Examine the records below and count how many lines contain the string "marker". Give only the number.

** Data in this exercise follows **

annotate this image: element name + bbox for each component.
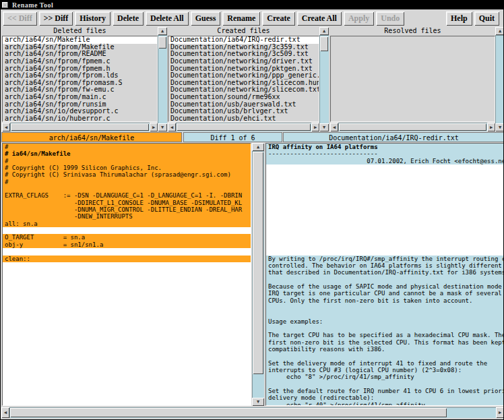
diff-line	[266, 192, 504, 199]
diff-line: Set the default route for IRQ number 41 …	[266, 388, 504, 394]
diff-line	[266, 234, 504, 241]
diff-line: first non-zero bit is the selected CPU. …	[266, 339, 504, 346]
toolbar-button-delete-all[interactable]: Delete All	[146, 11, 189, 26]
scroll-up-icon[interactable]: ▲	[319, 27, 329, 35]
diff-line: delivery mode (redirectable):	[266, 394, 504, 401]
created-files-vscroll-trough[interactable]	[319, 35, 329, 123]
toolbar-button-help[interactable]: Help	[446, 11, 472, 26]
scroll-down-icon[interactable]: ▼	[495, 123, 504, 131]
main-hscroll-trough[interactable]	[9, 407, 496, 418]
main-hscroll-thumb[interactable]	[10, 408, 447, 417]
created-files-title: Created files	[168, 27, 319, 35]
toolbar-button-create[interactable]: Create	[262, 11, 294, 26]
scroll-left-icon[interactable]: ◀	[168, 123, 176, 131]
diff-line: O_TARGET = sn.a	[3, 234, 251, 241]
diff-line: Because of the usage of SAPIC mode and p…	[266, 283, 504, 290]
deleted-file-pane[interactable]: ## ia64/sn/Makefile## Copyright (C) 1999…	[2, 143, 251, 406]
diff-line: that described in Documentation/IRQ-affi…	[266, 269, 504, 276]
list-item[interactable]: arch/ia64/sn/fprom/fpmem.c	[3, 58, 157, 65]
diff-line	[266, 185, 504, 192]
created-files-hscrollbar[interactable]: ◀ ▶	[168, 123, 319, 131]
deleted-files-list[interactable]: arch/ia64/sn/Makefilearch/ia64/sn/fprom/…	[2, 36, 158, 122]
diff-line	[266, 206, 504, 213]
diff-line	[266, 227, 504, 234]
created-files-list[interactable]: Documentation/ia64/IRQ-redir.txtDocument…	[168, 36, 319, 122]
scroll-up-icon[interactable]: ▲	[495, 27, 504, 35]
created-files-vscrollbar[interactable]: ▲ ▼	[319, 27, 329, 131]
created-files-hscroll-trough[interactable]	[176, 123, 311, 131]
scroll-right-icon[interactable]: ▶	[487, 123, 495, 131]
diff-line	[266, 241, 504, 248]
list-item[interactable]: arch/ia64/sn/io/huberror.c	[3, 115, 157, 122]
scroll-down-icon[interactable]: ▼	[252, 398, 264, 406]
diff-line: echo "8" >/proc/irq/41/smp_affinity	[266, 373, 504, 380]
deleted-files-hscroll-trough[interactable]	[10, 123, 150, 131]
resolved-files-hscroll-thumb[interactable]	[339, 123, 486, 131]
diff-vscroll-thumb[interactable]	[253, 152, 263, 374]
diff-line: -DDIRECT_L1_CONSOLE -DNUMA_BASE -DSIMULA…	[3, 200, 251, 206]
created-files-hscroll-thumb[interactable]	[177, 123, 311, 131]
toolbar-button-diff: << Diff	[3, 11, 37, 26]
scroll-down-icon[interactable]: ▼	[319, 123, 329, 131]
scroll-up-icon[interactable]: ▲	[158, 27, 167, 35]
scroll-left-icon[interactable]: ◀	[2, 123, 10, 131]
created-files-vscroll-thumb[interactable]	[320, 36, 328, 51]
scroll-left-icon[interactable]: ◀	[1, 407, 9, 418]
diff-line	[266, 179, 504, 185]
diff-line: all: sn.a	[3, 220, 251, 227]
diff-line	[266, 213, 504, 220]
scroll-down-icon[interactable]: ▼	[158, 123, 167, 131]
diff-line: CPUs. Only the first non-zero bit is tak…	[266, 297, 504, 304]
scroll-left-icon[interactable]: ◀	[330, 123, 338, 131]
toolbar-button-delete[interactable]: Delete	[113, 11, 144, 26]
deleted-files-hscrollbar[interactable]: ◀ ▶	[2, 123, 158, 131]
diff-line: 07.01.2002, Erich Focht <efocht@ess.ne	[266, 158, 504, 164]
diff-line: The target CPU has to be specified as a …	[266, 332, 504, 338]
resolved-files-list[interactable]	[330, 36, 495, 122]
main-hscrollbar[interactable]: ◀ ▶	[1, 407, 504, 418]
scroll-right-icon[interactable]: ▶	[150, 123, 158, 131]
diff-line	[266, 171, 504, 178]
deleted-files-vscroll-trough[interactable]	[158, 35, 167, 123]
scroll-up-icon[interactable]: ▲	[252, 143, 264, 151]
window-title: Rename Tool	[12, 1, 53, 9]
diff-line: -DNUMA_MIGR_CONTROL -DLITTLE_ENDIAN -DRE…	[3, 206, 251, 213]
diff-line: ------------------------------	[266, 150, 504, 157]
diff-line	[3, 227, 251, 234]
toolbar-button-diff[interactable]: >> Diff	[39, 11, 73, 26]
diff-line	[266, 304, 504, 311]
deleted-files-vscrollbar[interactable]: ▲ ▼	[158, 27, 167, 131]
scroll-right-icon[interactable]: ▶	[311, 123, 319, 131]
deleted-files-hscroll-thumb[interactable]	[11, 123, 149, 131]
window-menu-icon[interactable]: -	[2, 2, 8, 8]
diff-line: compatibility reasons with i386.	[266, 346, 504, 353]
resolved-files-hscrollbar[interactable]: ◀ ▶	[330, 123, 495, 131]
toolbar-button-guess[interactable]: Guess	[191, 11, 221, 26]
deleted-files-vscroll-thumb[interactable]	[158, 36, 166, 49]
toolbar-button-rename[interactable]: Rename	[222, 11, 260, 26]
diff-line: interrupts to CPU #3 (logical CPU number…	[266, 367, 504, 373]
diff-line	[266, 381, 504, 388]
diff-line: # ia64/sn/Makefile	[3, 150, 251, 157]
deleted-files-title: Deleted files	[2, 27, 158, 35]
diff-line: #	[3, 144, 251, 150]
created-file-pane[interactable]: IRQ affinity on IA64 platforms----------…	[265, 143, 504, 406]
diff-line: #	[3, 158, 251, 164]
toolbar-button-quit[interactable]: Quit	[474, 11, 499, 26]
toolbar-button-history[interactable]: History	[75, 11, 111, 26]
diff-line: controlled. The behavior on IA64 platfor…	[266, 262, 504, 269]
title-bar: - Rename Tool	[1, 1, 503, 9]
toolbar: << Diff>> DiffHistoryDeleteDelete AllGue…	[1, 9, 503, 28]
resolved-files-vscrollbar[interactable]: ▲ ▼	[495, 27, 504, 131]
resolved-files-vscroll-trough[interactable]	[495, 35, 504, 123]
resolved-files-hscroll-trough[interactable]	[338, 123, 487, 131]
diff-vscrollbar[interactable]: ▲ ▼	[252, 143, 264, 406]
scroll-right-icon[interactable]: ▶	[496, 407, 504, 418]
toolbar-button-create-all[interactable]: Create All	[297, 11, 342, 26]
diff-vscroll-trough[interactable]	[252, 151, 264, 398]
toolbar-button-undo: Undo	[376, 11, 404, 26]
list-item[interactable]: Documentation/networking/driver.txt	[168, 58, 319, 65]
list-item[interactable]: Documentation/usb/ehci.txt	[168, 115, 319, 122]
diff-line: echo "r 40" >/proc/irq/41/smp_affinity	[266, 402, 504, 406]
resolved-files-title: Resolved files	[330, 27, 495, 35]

** End of Data in this exercise **
** Data in this exercise follows **

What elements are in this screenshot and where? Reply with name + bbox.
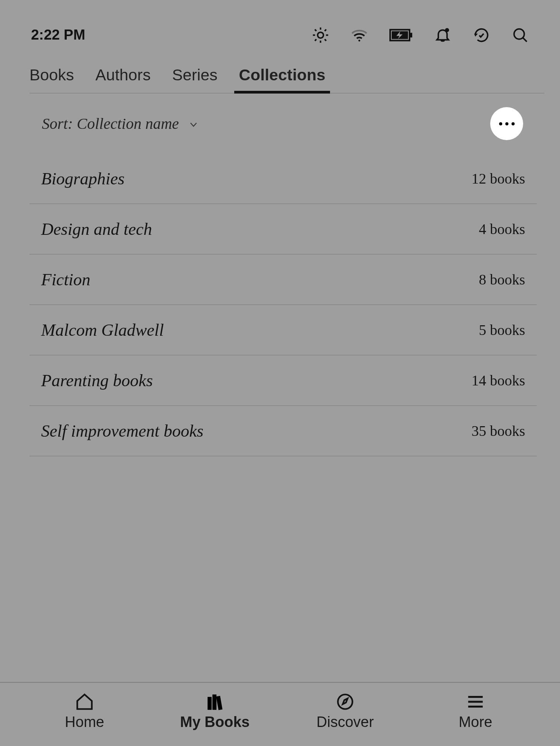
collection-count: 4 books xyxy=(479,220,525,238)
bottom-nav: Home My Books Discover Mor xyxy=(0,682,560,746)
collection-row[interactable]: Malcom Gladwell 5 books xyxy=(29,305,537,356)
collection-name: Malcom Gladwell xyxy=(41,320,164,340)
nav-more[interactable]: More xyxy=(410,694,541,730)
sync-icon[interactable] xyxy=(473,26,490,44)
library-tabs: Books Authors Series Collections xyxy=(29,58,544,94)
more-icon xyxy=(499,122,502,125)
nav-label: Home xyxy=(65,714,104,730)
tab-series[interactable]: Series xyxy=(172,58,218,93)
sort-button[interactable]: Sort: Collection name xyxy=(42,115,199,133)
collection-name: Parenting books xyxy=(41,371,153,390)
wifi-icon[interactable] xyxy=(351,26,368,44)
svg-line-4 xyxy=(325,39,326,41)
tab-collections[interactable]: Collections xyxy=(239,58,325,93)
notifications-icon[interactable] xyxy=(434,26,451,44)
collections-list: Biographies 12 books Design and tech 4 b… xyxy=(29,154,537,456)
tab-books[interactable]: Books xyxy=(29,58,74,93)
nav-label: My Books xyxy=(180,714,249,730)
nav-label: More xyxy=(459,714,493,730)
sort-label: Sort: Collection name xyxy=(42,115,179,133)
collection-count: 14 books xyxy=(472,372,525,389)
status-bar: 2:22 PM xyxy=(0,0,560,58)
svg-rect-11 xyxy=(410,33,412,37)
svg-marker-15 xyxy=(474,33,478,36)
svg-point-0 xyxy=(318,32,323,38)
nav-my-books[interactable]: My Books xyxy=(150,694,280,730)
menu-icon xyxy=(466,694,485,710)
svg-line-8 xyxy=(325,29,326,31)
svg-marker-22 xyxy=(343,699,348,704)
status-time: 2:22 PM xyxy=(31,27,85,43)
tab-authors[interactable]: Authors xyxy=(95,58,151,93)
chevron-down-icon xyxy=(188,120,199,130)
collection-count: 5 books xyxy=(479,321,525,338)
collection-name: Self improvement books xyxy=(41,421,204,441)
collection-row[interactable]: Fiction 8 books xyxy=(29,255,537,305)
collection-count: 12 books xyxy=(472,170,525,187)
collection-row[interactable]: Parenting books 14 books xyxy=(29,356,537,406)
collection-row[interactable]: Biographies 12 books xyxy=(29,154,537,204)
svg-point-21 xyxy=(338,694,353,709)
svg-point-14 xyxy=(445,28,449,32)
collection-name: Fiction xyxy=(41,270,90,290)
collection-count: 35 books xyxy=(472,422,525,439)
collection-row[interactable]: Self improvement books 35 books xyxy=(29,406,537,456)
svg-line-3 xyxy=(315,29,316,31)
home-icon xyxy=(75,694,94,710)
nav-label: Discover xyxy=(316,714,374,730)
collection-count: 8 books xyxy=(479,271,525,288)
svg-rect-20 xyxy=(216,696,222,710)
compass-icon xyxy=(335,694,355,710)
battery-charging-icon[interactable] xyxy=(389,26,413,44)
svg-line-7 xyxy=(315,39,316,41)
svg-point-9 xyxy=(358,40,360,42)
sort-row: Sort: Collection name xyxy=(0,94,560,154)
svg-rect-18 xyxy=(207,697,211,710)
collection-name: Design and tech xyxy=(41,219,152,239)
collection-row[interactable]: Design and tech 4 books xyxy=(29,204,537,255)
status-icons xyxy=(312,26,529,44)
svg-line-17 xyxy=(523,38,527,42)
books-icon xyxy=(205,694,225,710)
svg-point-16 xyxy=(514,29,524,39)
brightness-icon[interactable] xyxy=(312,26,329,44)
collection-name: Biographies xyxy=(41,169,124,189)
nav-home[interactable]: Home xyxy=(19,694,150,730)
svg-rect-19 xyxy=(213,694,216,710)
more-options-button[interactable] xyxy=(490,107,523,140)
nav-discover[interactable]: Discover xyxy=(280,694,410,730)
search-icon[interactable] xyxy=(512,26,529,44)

** End of Data in this exercise **
** Data in this exercise follows **

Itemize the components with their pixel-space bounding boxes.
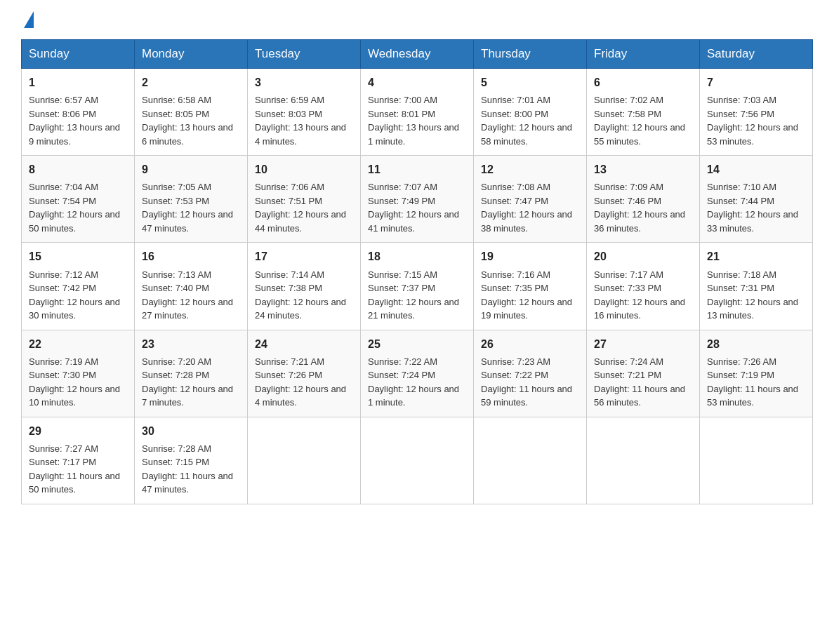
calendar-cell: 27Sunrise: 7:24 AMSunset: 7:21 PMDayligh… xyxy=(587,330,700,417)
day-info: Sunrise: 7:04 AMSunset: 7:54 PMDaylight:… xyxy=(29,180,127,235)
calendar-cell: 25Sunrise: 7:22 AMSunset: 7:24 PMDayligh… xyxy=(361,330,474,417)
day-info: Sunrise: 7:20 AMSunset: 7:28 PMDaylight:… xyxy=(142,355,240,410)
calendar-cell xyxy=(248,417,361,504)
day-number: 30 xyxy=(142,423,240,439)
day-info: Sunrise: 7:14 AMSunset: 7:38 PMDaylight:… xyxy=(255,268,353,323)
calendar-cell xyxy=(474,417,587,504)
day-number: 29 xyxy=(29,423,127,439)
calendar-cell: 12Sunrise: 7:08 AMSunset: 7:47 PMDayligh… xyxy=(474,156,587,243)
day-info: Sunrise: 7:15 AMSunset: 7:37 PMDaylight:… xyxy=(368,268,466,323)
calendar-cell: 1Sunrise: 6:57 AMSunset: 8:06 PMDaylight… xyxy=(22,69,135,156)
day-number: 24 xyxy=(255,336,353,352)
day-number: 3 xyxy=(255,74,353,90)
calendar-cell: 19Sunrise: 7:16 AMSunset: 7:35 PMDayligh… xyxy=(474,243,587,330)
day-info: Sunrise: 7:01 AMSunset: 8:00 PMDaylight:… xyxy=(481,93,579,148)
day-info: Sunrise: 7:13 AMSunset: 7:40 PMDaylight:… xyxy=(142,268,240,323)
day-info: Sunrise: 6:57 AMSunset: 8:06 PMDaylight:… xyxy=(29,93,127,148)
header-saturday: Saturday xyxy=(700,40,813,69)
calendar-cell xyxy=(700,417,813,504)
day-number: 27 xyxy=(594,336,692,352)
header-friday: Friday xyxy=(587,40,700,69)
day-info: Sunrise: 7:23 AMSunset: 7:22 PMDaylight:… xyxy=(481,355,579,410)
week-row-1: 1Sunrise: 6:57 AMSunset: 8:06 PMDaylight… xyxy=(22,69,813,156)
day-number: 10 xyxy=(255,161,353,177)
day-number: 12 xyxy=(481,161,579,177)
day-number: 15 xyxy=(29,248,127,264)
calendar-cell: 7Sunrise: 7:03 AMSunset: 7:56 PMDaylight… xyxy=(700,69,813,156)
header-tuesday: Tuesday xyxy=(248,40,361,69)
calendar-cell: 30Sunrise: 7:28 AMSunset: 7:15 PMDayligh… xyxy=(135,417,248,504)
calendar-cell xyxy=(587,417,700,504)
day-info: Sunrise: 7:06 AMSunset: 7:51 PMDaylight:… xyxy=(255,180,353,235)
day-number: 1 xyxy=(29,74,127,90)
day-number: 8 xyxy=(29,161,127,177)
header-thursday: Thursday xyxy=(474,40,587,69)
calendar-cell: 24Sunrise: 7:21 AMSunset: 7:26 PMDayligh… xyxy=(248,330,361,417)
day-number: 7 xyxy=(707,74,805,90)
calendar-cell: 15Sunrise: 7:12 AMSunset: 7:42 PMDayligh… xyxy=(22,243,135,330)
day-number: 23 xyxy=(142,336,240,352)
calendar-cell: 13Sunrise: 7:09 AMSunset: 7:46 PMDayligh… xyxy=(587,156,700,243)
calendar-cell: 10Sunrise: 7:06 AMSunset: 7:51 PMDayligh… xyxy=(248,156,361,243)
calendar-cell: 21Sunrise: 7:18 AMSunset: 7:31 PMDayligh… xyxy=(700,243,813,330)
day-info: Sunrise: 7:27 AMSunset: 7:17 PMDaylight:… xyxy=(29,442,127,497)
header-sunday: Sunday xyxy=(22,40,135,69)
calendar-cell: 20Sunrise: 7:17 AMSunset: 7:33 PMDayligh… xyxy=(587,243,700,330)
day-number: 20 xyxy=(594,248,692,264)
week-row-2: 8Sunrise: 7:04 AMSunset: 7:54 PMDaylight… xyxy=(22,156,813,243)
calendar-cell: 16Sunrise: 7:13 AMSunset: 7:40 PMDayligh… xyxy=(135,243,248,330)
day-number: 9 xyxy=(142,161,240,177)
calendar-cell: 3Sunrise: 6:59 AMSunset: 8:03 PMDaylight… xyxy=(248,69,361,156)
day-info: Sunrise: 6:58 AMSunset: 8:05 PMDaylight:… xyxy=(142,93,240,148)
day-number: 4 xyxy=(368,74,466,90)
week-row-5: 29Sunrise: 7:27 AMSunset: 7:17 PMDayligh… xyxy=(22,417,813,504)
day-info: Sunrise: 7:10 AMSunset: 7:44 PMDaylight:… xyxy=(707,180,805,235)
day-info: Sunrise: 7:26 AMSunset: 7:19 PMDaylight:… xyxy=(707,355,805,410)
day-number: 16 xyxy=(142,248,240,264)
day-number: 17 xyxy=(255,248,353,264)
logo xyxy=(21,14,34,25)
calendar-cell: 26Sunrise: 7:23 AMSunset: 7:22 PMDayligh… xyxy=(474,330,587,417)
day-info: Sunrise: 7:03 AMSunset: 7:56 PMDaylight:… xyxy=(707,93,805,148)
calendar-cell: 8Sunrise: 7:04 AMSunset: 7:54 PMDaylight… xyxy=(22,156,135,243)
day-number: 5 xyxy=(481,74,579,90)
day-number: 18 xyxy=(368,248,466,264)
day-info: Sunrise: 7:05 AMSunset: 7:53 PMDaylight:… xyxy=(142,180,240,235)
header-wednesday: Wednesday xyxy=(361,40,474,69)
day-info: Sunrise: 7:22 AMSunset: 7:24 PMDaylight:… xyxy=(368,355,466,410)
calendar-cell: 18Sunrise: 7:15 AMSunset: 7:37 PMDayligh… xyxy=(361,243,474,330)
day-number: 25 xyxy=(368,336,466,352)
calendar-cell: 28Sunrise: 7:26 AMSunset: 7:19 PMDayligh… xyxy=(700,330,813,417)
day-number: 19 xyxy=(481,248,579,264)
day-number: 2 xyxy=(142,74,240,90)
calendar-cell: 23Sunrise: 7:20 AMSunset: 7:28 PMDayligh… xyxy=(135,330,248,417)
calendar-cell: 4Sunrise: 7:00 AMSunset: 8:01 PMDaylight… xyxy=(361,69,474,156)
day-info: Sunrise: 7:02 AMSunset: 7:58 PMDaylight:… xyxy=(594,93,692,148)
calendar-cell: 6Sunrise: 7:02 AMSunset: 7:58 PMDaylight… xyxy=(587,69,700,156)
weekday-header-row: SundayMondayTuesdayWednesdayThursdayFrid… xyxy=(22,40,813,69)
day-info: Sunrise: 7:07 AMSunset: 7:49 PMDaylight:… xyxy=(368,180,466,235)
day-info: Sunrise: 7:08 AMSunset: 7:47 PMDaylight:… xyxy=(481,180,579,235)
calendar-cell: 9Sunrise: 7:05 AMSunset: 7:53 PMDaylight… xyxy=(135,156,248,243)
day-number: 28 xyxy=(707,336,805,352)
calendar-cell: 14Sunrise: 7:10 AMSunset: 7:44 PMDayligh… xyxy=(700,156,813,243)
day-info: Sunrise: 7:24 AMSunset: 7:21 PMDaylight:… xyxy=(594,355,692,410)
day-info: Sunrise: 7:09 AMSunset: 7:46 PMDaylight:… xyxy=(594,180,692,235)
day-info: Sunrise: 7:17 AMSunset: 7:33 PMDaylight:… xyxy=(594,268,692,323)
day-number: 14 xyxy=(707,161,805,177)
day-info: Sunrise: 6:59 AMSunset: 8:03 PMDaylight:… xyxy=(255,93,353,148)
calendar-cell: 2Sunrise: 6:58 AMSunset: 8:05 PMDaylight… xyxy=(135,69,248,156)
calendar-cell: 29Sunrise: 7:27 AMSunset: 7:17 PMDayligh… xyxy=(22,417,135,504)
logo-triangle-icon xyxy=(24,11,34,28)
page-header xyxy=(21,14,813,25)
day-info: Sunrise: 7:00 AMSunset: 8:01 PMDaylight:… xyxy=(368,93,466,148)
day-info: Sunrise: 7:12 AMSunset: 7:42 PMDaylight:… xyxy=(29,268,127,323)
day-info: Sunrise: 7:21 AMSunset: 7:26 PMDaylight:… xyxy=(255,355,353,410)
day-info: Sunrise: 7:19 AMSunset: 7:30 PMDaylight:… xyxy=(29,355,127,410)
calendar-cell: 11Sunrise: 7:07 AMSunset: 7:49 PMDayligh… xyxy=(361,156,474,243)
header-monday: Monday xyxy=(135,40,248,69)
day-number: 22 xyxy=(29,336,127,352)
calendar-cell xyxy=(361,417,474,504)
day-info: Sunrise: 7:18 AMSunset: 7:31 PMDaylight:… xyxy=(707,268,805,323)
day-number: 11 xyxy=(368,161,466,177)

** End of Data in this exercise **

:: Finished exercise ::
2